Search code examples
gremlintinkerpopjanusgraph

gremlin intersection with `select` and `as`


I'm following up with these 2 questions --

gremlin intersection operation

JanusGraph Gremlin graph traversal with `as` and `select` provides unexpected result

I'm viewing StackOverflow intensively(wanted to thank the community!) but unfortunately I didn't post/write a lot, so I don't even have enough reputation for posting a comment on the posts above...therefore I'm asking my questions here..

In 2nd post above, Hieu and I work together, and I want to provide a bit more background on the question.

As Stephen asked in the comment(for 2nd post), the reason that I want to chain V() in the middle is simply because I want to start the traversal from the beginning, i.e. each and every node of the whole graph just like what g.V() does, which appears at the beginning of most of the queries in gremlin documentation.

A bit more illustration: suppose I need 2 conditional filters on the results.

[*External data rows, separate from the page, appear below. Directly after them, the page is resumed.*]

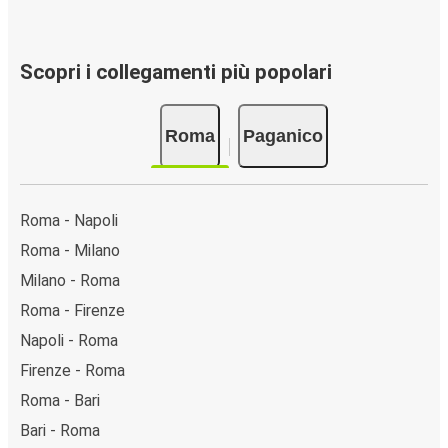
Scopri i collegamenti più popolari
Roma
Paganico
Roma - Napoli
Roma - Milano
Milano - Roma
Roma - Firenze
Napoli - Roma
Firenze - Roma
Roma - Bari
Bari - Roma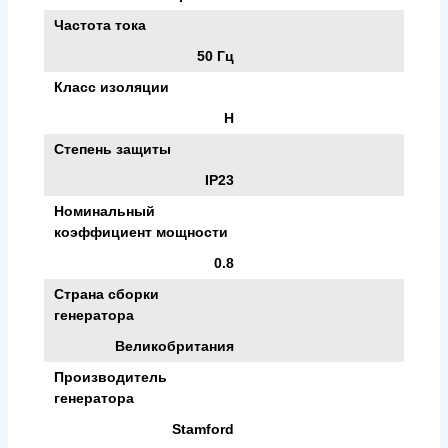
Частота тока
50 Гц
Класс изоляции
H
Степень защиты
IP23
Номинальный
коэффициент мощности
0.8
Страна сборки
генератора
Великобритания
Производитель
генератора
Stamford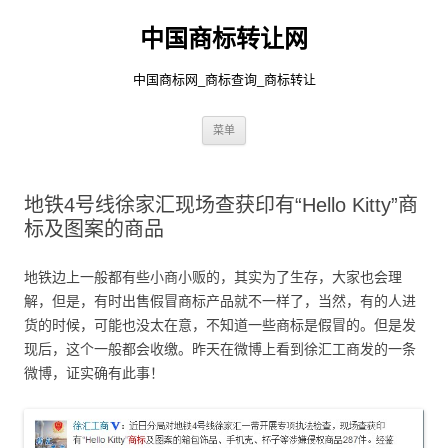
中国商标转让网
中国商标网_商标查询_商标转让
跳
菜单
至
正
文
地铁4号线徐家汇现场查获印有“Hello Kitty”商
标及图案的商品
地铁边上一般都有些小商小贩的，其实为了生存，大家也会理
解，但是，有时出售假冒商标产品就不一样了，当然，有的人进
货的时候，可能也没太在意，不知道一些商标是假冒的。但是发
现后，这个一般都会收缴。昨天在微博上看到徐汇工商发的一条
微博，证实确有此事！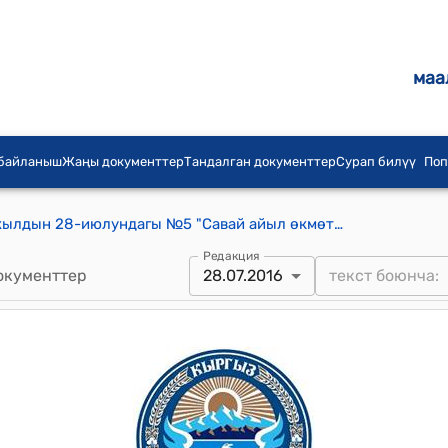
маа
 байланыш
Жаңы документтер
Тандалган документтер
Сурап билүү
Поп
Савай айылдык кеңешинин 2016-жылдын 28-июлундагы №5 "Савай айыл өкмөтүнүн аймагында ыксыз чыгымдардын алдын алуу жөнүндө" токтому
Редакция
окументтер
28.07.2016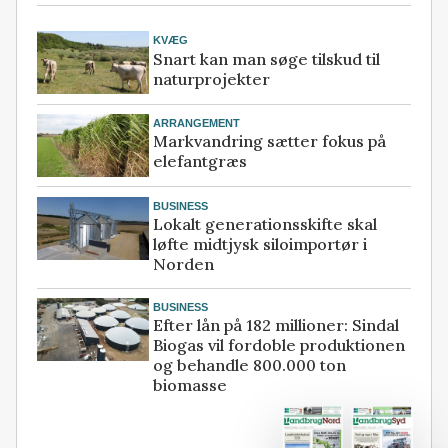
KVÆG
Snart kan man søge tilskud til
naturprojekter
ARRANGEMENT
Markvandring sætter fokus på
elefantgræs
BUSINESS
Lokalt generationsskifte skal
løfte midtjysk siloimportør i
Norden
BUSINESS
Efter lån på 182 millioner: Sindal
Biogas vil fordoble produktionen
og behandle 800.000 ton
biomasse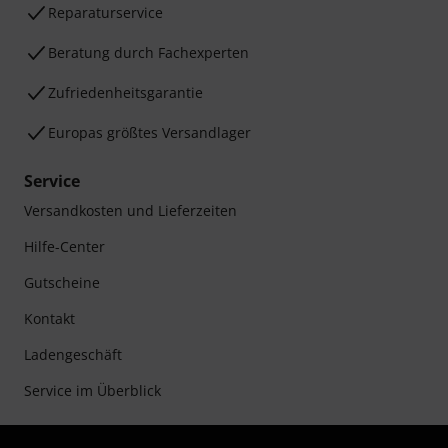
Reparaturservice
Beratung durch Fachexperten
Zufriedenheitsgarantie
Europas größtes Versandlager
Service
Versandkosten und Lieferzeiten
Hilfe-Center
Gutscheine
Kontakt
Ladengeschäft
Service im Überblick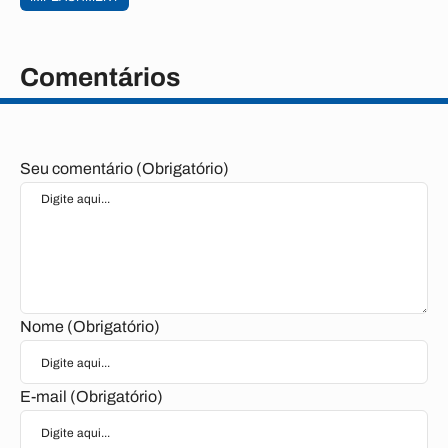
Comentários
Seu comentário (Obrigatório)
Nome (Obrigatório)
E-mail (Obrigatório)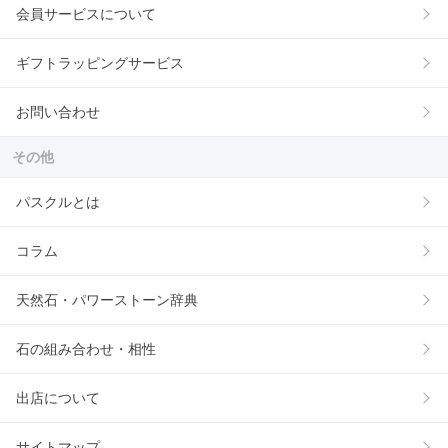
会員サービスについて
ギフトラッピングサービス
お問い合わせ
その他
パスクルとは
コラム
天然石・パワーストーン辞典
石の組み合わせ・相性
出店について
サイトマップ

Basically I want to write

g.V().(Condition-A).as('setA')
 .V().(Condition-B).as('setB')
 select('setA').
 where('setA',eq('setB'))

which borrows the last answer from Stephen's answer in the 1st post. Here Condition-A and Condition-B is just a chaining of different filter steps like has or hasLabel etc.

What should I write at the place of .V() in the middle? Or is there some other way to write the query so that Condition-B is completely independent of Condition-A?

Finally, I've read the section for chaining V() in the middle of a query at https://tinkerpop.apache.org/docs/3.5.0/reference/#graph-step. I still cannot fully understand the weird consequences for 2nd post, maybe I should read more about how traversers work?

Thanks Kelvin and Stephen again. Glad and excited to connect with you who wrote a book/wrote the source code for gremlin.


Solution

  • In the middle of a traversal, a V() is applied to every traverser that has been created by the prior steps. Consider this example using the air-routes data set:

    g.V(1,2,3)
    

    This will yield three results:

    v[1]
    v[2]
    v[3]
    

    and if we count all vertices in the graph:

    gremlin> g.V().count()
    ==>3747 
    

    we get 3,747 results. If we now do:

    gremlin> g.V(1,2,3).V().count()
    ==>11241
    

    we get 11,241 results (exactly 3 times 3747). This is because for each result from g.V(1,2,3) we counted every vertex in the graph.

    EDITED to add:

    If you need to aggregate some results and then explore the graph again using those results as a filter, one way is to introduce a fold step. This will collapse all of the traversers back into one again. This ensures that the second V step will not be repeated multiple times by any prior fan out.

    gremlin> g.V(1,2,3).fold().as('a').V().where(within('a'))
    ==>v[1]
    ==>v[2]
    ==>v[3]
    
    gremlin> g.V(1,2,3).fold().as('a').V().where(without('a')).limit(5)
    ==>v[0]
    ==>v[4]
    ==>v[5]
    ==>v[6]
    ==>v[7]    
    

    EDITED again to add:

    The key part I think people sometimes struggle with is how Gremlin traversals flow. You can think of a query as containing/spawning one or more parallel streams (it may not be executed that way but conceptually it helps me to think of it that way). So g.V('1') creates one stream (we often refer to them as traversers). However g.V('1').out() might create multiple traversers if there is more than one outgoing edge originating from V('1'). When a fold is encountered the traversers are all collapsed back down to one again.